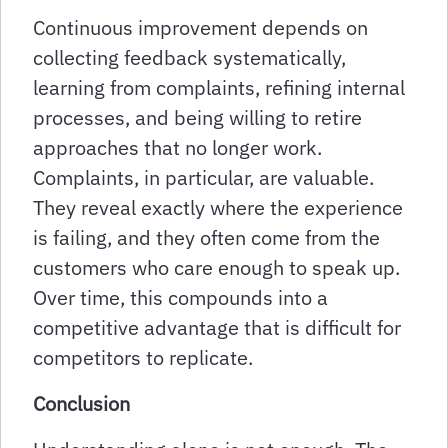
Continuous improvement depends on
collecting feedback systematically,
learning from complaints, refining internal
processes, and being willing to retire
approaches that no longer work.
Complaints, in particular, are valuable.
They reveal exactly where the experience
is failing, and they often come from the
customers who care enough to speak up.
Over time, this compounds into a
competitive advantage that is difficult for
competitors to replicate.
Conclusion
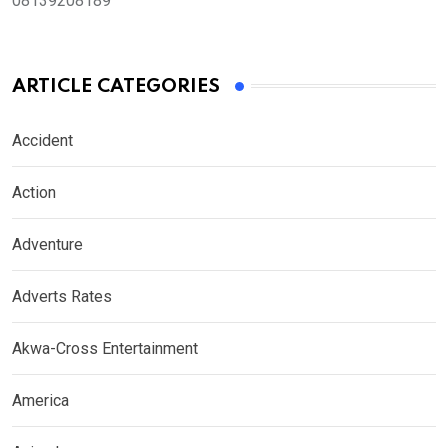
08139208189
ARTICLE CATEGORIES
Accident
Action
Adventure
Adverts Rates
Akwa-Cross Entertainment
America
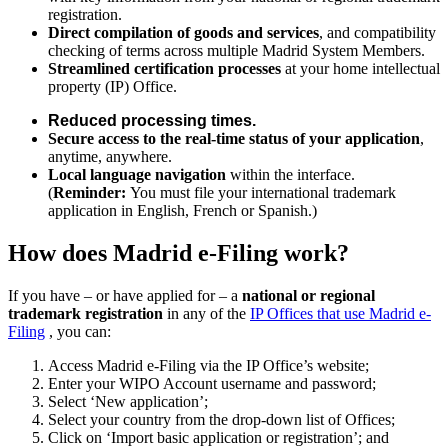
registration.
Direct compilation of goods and services
, and compatibility
checking of terms across multiple Madrid System Members.
Streamlined certification processes
at your home intellectual
property (IP) Office.
Reduced processing times.
Secure access to the real-time status of your application
,
anytime, anywhere.
Local language navigation
within the interface.
(
Reminder:
You must file your international trademark
application in English, French or Spanish.)
How does Madrid e-Filing work?
If you have – or have applied for – a
national or regional
trademark registration
in any of the
IP Offices that use Madrid e-
Filing
, you can:
Access Madrid e-Filing via the IP Office’s website;
Enter your WIPO Account username and password;
Select ‘New application’;
Select your country from the drop-down list of Offices;
Click on ‘Import basic application or registration’; and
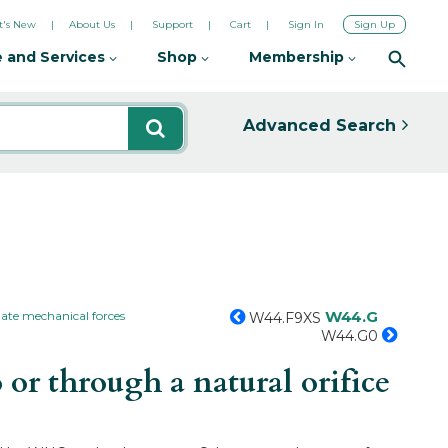
's New
About Us
Support
Cart
Sign In
Sign Up
 and Services
Shop
Membership
Advanced Search
W44.G
ate mechanical forces
W44.F9XS
W44.G0
or through a natural orifice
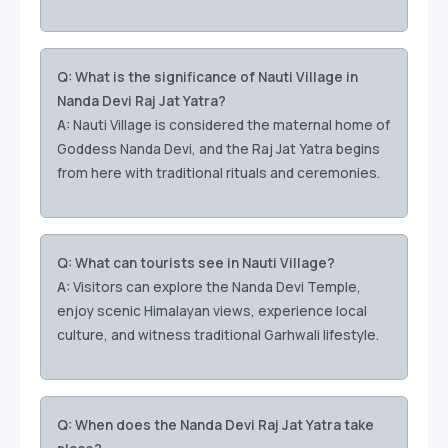
Q: What is the significance of Nauti Village in
Nanda Devi Raj Jat Yatra?
A:
Nauti Village is considered the maternal home of
Goddess Nanda Devi, and the Raj Jat Yatra begins
from here with traditional rituals and ceremonies.
Q: What can tourists see in Nauti Village?
A:
Visitors can explore the Nanda Devi Temple,
enjoy scenic Himalayan views, experience local
culture, and witness traditional Garhwali lifestyle.
Q: When does the Nanda Devi Raj Jat Yatra take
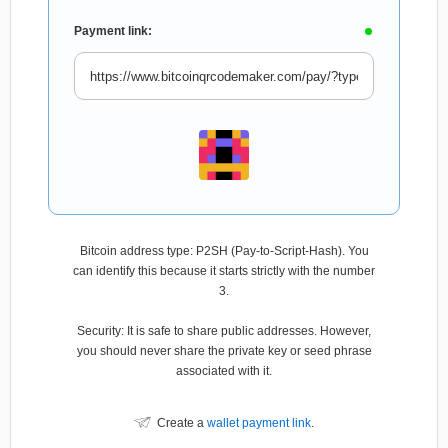
Payment link:
Bitcoin address type: P2SH (Pay-to-Script-Hash). You
can identify this because it starts strictly with the number
3.
Security: It is safe to share public addresses. However,
you should never share the private key or seed phrase
associated with it.
Create a
wallet payment link
.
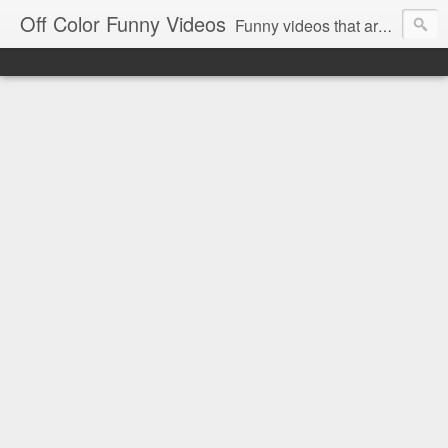
Off Color Funny Videos
Funny videos that are slightly off color and definitely politically incorrect. Stop by for funny videos.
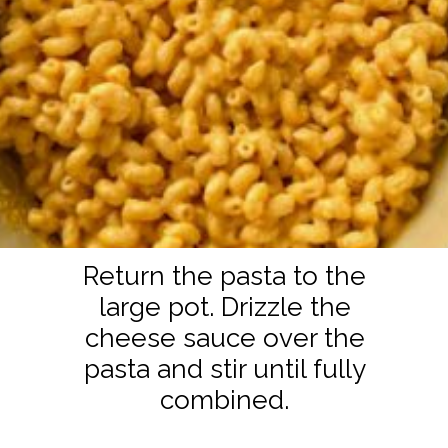
Return the pasta to the
large pot. Drizzle the
cheese sauce over the
pasta and stir until fully
combined.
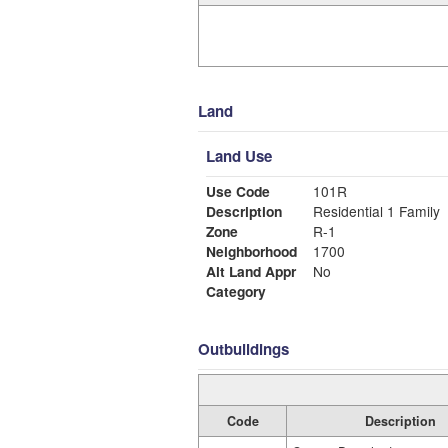
Land
Land Use
Use Code
101R
Description
Residential 1 Family
Zone
R-1
Neighborhood
1700
Alt Land Appr
No
Category
Outbuildings
Code
Description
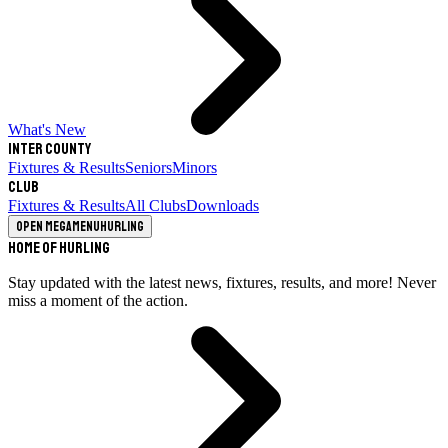
What's New
Inter County
Fixtures & Results
Seniors
Minors
Club
Fixtures & Results
All Clubs
Downloads
Open megamenu
Hurling
Home of Hurling
Stay updated with the latest news, fixtures, results, and more! Never
miss a moment of the action.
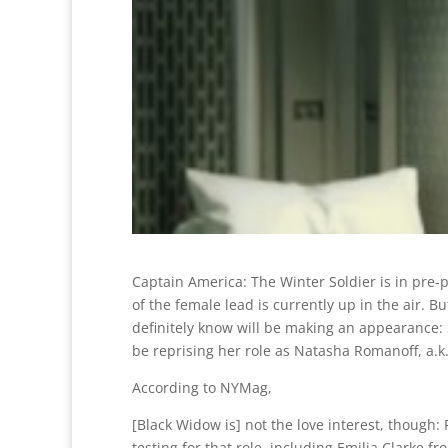
Captain America: The Winter Soldier is in pre-
of the female lead is currently up in the air. 
definitely know will be making an appearance: 
be reprising her role as Natasha Romanoff, a.k
According to NYMag,
[Black Widow is] not the love interest, though: 
testing for that role, including Emilia Clarke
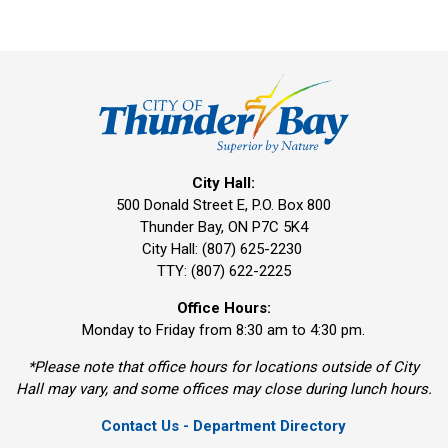
City Hall:
500 Donald Street E, P.O. Box 800 
Thunder Bay, ON P7C 5K4
City Hall: (807) 625-2230
TTY: (807) 622-2225
Office Hours:
Monday to Friday from 8:30 am to 4:30 pm.
*Please note that office hours for locations outside of City
Hall may vary, and some offices may close during lunch hours.
Contact Us - Department Directory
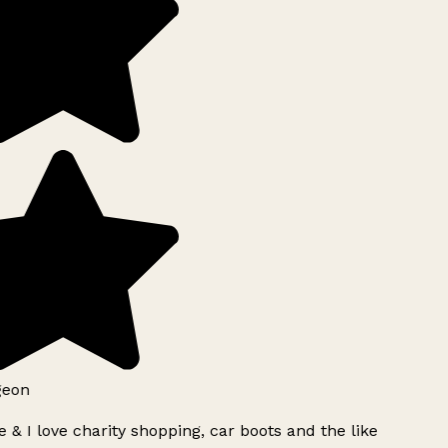
geon
 & I love charity shopping, car boots and the like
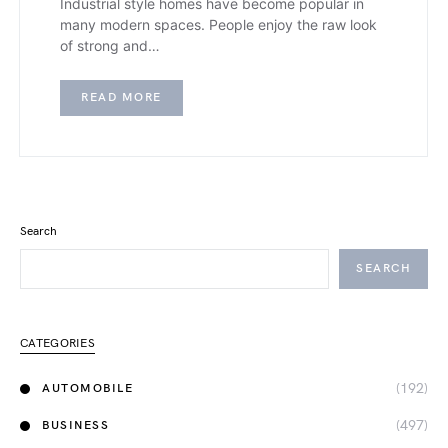
Industrial style homes have become popular in
many modern spaces. People enjoy the raw look
of strong and…
READ MORE
Search
SEARCH
CATEGORIES
(192)
AUTOMOBILE
(497)
BUSINESS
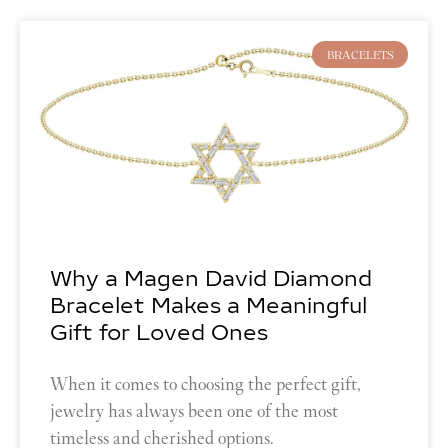
BRACELETS
Why a Magen David Diamond
Bracelet Makes a Meaningful
Gift for Loved Ones
When it comes to choosing the perfect gift,
jewelry has always been one of the most
timeless and cherished options.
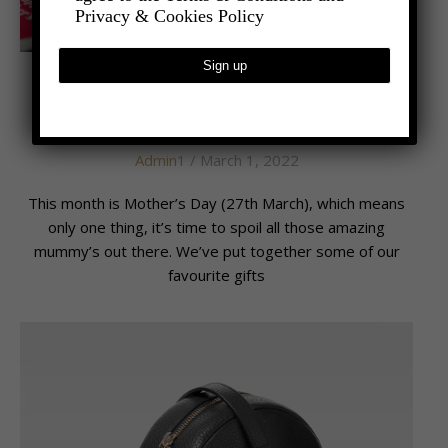
Privacy & Cookies Policy
,
- LIFESTYLE
LATEST NEWS
MUM’S THE WORD
Admin1
/ March 1, 2022
This month is Mother’s Day (27th March), which means
only one thing, it’s time to spoil all those amazing
mummy’s out there. We’ve put together some of our
favourite gifts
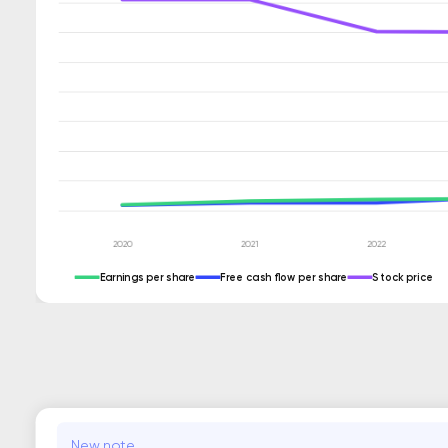
Earnings per share
Free cash flow per share
Stock price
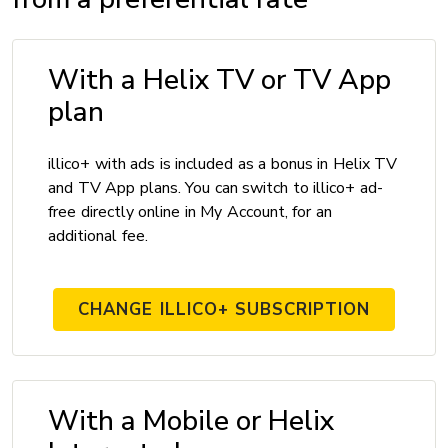
With a Helix TV or TV App
plan
illico+ with ads is included as a bonus in Helix TV
and TV App plans. You can switch to illico+ ad-
free directly online in My Account, for an
additional fee.
CHANGE ILLICO+ SUBSCRIPTION
With a Mobile or Helix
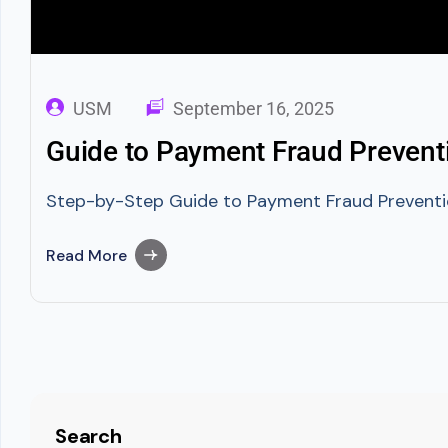
USM
September 16, 2025
Guide to Payment Fraud Preventi
Step-by-Step Guide to Payment Fraud Prevention
Read More
Search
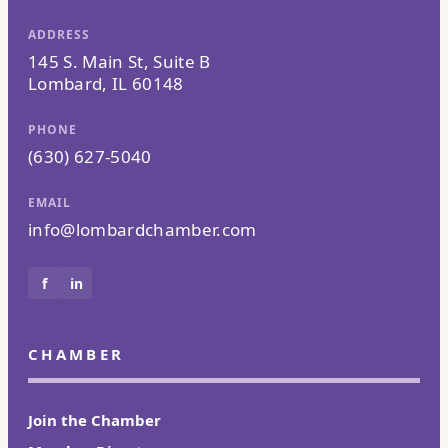
ADDRESS
145 S. Main St, Suite B
Lombard, IL 60148
PHONE
(630) 627-5040
EMAIL
info@lombardchamber.com
f
in
CHAMBER
Join the Chamber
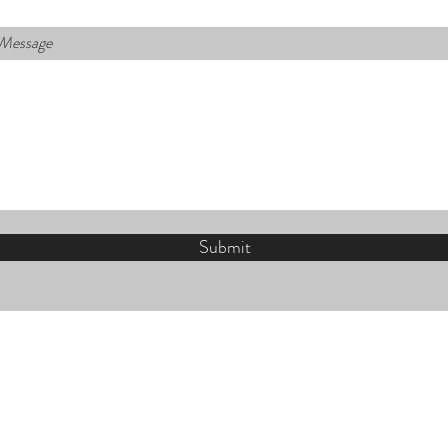
 Message
Submit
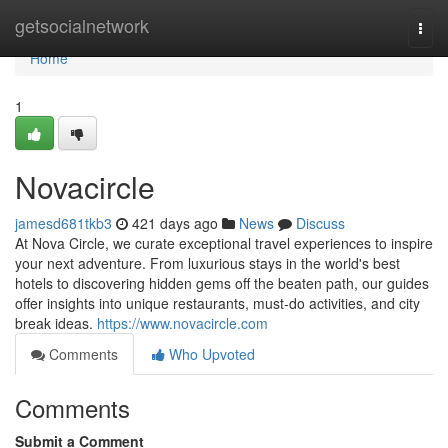
Home
getsocialnetwork
Togg
navi
Home
1
Novacircle
jamesd681tkb3
421 days ago
News
Discuss
At Nova Circle, we curate exceptional travel experiences to inspire
your next adventure. From luxurious stays in the world's best
hotels to discovering hidden gems off the beaten path, our guides
offer insights into unique restaurants, must-do activities, and city
break ideas.
https://www.novacircle.com
Comments
Who Upvoted
Comments
Submit a Comment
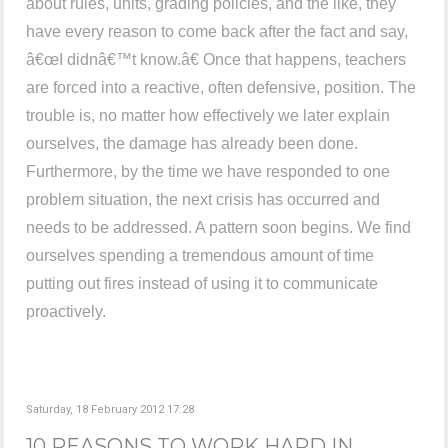
about rules, units, grading policies, and the like, they
have every reason to come back after the fact and say,
â€œI didnâ€™t know.â€ Once that happens, teachers
are forced into a reactive, often defensive, position. The
trouble is, no matter how effectively we later explain
ourselves, the damage has already been done.
Furthermore, by the time we have responded to one
problem situation, the next crisis has occurred and
needs to be addressed. A pattern soon begins. We find
ourselves spending a tremendous amount of time
putting out fires instead of using it to communicate
proactively.
Saturday, 18 February 2012 17:28
10 REASONS TO WORK HARD IN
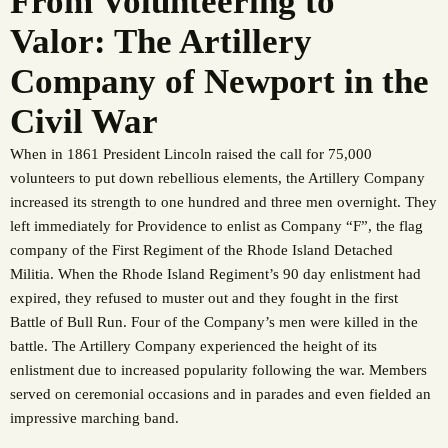
From Volunteering to
Valor: The Artillery
Company of Newport in the
Civil War
When in 1861 President Lincoln raised the call for 75,000
volunteers to put down rebellious elements, the Artillery Company
increased its strength to one hundred and three men overnight. They
left immediately for Providence to enlist as Company “F”, the flag
company of the First Regiment of the Rhode Island Detached
Militia. When the Rhode Island Regiment’s 90 day enlistment had
expired, they refused to muster out and they fought in the first
Battle of Bull Run. Four of the Company’s men were killed in the
battle. The Artillery Company experienced the height of its
enlistment due to increased popularity following the war. Members
served on ceremonial occasions and in parades and even fielded an
impressive marching band.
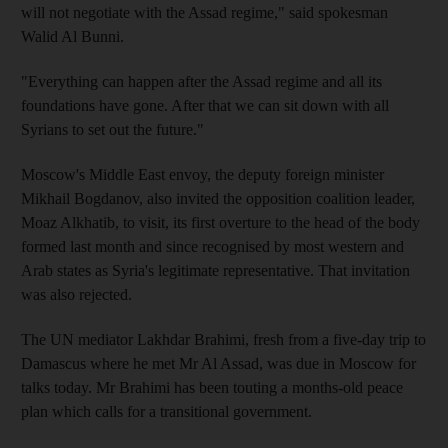
will not negotiate with the Assad regime," said spokesman
Walid Al Bunni.
"Everything can happen after the Assad regime and all its
foundations have gone. After that we can sit down with all
Syrians to set out the future."
Moscow's Middle East envoy, the deputy foreign minister
Mikhail Bogdanov, also invited the opposition coalition leader,
Moaz Alkhatib, to visit, its first overture to the head of the body
formed last month and since recognised by most western and
Arab states as Syria's legitimate representative. That invitation
was also rejected.
The UN mediator Lakhdar Brahimi, fresh from a five-day trip to
Damascus where he met Mr Al Assad, was due in Moscow for
talks today. Mr Brahimi has been touting a months-old peace
plan which calls for a transitional government.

◆ The problem ◆
Copy out the listing exactly as it stands, but not the pictures.

◆ Response below ◆
Continuous improvement depends on
collecting feedback systematically,
learning from complaints, refining internal
processes, and being willing to retire
approaches that no longer work.
Complaints, in particular, are valuable.
They reveal exactly where the experience
is failing, and they often come from the
customers who care enough to speak up.
Over time, this compounds into a
competitive advantage that is difficult for
competitors to replicate.
Conclusion
08139208189
ARTICLE CATEGORIES
Accident
Action
Adventure
Adverts Rates
Akwa-Cross Entertainment
America
registration.
Direct compilation of goods and services
, and compatibility
checking of terms across multiple Madrid System Members.
Streamlined certification processes
at your home intellectual
property (IP) Office.
Reduced processing times.
Secure access to the real-time status of your application
,
anytime, anywhere.
Local language navigation
within the interface.
(
Reminder:
You must file your international trademark
application in English, French or Spanish.)
How does Madrid e-Filing work?
If you have – or have applied for – a
national or regional
trademark registration
in any of the
IP Offices that use Madrid e-
Filing
, you can:
Access Madrid e-Filing via the IP Office’s website;
Enter your WIPO Account username and password;
Select ‘New application’;
Select your country from the drop-down list of Offices;
Click on ‘Import basic application or registration’; and
's New
About Us
Support
Cart
Sign In
Sign Up
 and Services
Shop
Membership
Advanced Search
W44.G
ate mechanical forces
W44.F9XS
W44.G0
or through a natural orifice
Q: What is the significance of Nauti Village in
Nanda Devi Raj Jat Yatra?
A:
Nauti Village is considered the maternal home of
Goddess Nanda Devi, and the Raj Jat Yatra begins
from here with traditional rituals and ceremonies.
Q: What can tourists see in Nauti Village?
A:
Visitors can explore the Nanda Devi Temple,
enjoy scenic Himalayan views, experience local
culture, and witness traditional Garhwali lifestyle.
Q: When does the Nanda Devi Raj Jat Yatra take
Payment link:
Bitcoin address type: P2SH (Pay-to-Script-Hash). You
can identify this because it starts strictly with the number
3.
Security: It is safe to share public addresses. However,
you should never share the private key or seed phrase
associated with it.
Create a
wallet payment link
.
Off Color Funny Videos
Funny videos that are slightly off color and definitely politically incorrect. Stop by for funny videos.
Return the pasta to the
large pot. Drizzle the
cheese sauce over the
pasta and stir until fully
combined.
Land
Land Use
Use Code
101R
Description
Residential 1 Family
Zone
R-1
Neighborhood
1700
Alt Land Appr
No
Category
Outbuildings
Code
Description
What's New
Inter County
Fixtures & Results
Seniors
Minors
Club
Fixtures & Results
All Clubs
Downloads
Open megamenu
Hurling
Home of Hurling
Stay updated with the latest news, fixtures, results, and more! Never
miss a moment of the action.
Captain America: The Winter Soldier is in pre-
of the female lead is currently up in the air. 
definitely know will be making an appearance: 
be reprising her role as Natasha Romanoff, a.k
According to NYMag,
[Black Widow is] not the love interest, though: 
testing for that role, including Emilia Clarke
City Hall:
500 Donald Street E, P.O. Box 800 
Thunder Bay, ON P7C 5K4
City Hall: (807) 625-2230
TTY: (807) 622-2225
Office Hours:
Monday to Friday from 8:30 am to 4:30 pm.
*Please note that office hours for locations outside of City
Hall may vary, and some offices may close during lunch hours.
Contact Us - Department Directory
geon
 & I love charity shopping, car boots and the like
Industrial style homes have become popular in
many modern spaces. People enjoy the raw look
of strong and…
READ MORE
Search
SEARCH
CATEGORIES
(192)
AUTOMOBILE
(497)
BUSINESS
BRACELETS
Why a Magen David Diamond
Bracelet Makes a Meaningful
Gift for Loved Ones
When it comes to choosing the perfect gift,
jewelry has always been one of the most
timeless and cherished options.
Privacy & Cookies Policy
,
- LIFESTYLE
LATEST NEWS
MUM’S THE WORD
Admin1
/ March 1, 2022
This month is Mother’s Day (27th March), which means
only one thing, it’s time to spoil all those amazing
mummy’s out there. We’ve put together some of our
favourite gifts
Earnings per share
Free cash flow per share
Stock price
With a Helix TV or TV App
plan
illico+ with ads is included as a bonus in Helix TV
and TV App plans. You can switch to illico+ ad-
free directly online in My Account, for an
additional fee.
CHANGE ILLICO+ SUBSCRIPTION
With a Mobile or Helix
USM
September 16, 2025
Guide to Payment Fraud Preventi
Step-by-Step Guide to Payment Fraud Prevention
Read More
Search
ADDRESS
145 S. Main St, Suite B
Lombard, IL 60148
PHONE
(630) 627-5040
EMAIL
info@lombardchamber.com
f
in
CHAMBER
Join the Chamber
 Message
Submit
Home
getsocialnetwork
Togg
navi
Home
1
Novacircle
jamesd681tkb3
421 days ago
News
Discuss
At Nova Circle, we curate exceptional travel experiences to inspire
your next adventure. From luxurious stays in the world's best
hotels to discovering hidden gems off the beaten path, our guides
offer insights into unique restaurants, must-do activities, and city
break ideas.
https://www.novacircle.com
Comments
Who Upvoted
Comments
Submit a Comment
about rules, units, grading policies, and the like, they
have every reason to come back after the fact and say,
â€œI didnâ€™t know.â€ Once that happens, teachers
are forced into a reactive, often defensive, position. The
trouble is, no matter how effectively we later explain
ourselves, the damage has already been done.
Furthermore, by the time we have responded to one
problem situation, the next crisis has occurred and
needs to be addressed. A pattern soon begins. We find
ourselves spending a tremendous amount of time
putting out fires instead of using it to communicate
proactively.
Saturday, 18 February 2012 17:28
10 REASONS TO WORK HARD IN
From Volunteering to
Valor: The Artillery
Company of Newport in the
Civil War
When in 1861 President Lincoln raised the call for 75,000
volunteers to put down rebellious elements, the Artillery Company
increased its strength to one hundred and three men overnight. They
left immediately for Providence to enlist as Company “F”, the flag
company of the First Regiment of the Rhode Island Detached
Militia. When the Rhode Island Regiment’s 90 day enlistment had
expired, they refused to muster out and they fought in the first
Battle of Bull Run. Four of the Company’s men were killed in the
battle. The Artillery Company experienced the height of its
enlistment due to increased popularity following the war. Members
served on ceremonial occasions and in parades and even fielded an
impressive marching band.
will not negotiate with the Assad regime," said spokesman
Walid Al Bunni.
"Everything can happen after the Assad regime and all its
foundations have gone. After that we can sit down with all
Syrians to set out the future."
Moscow's Middle East envoy, the deputy foreign minister
Mikhail Bogdanov, also invited the opposition coalition leader,
Moaz Alkhatib, to visit, its first overture to the head of the body
formed last month and since recognised by most western and
Arab states as Syria's legitimate representative. That invitation
was also rejected.
The UN mediator Lakhdar Brahimi, fresh from a five-day trip to
Damascus where he met Mr Al Assad, was due in Moscow for
talks today. Mr Brahimi has been touting a months-old peace
plan which calls for a transitional government.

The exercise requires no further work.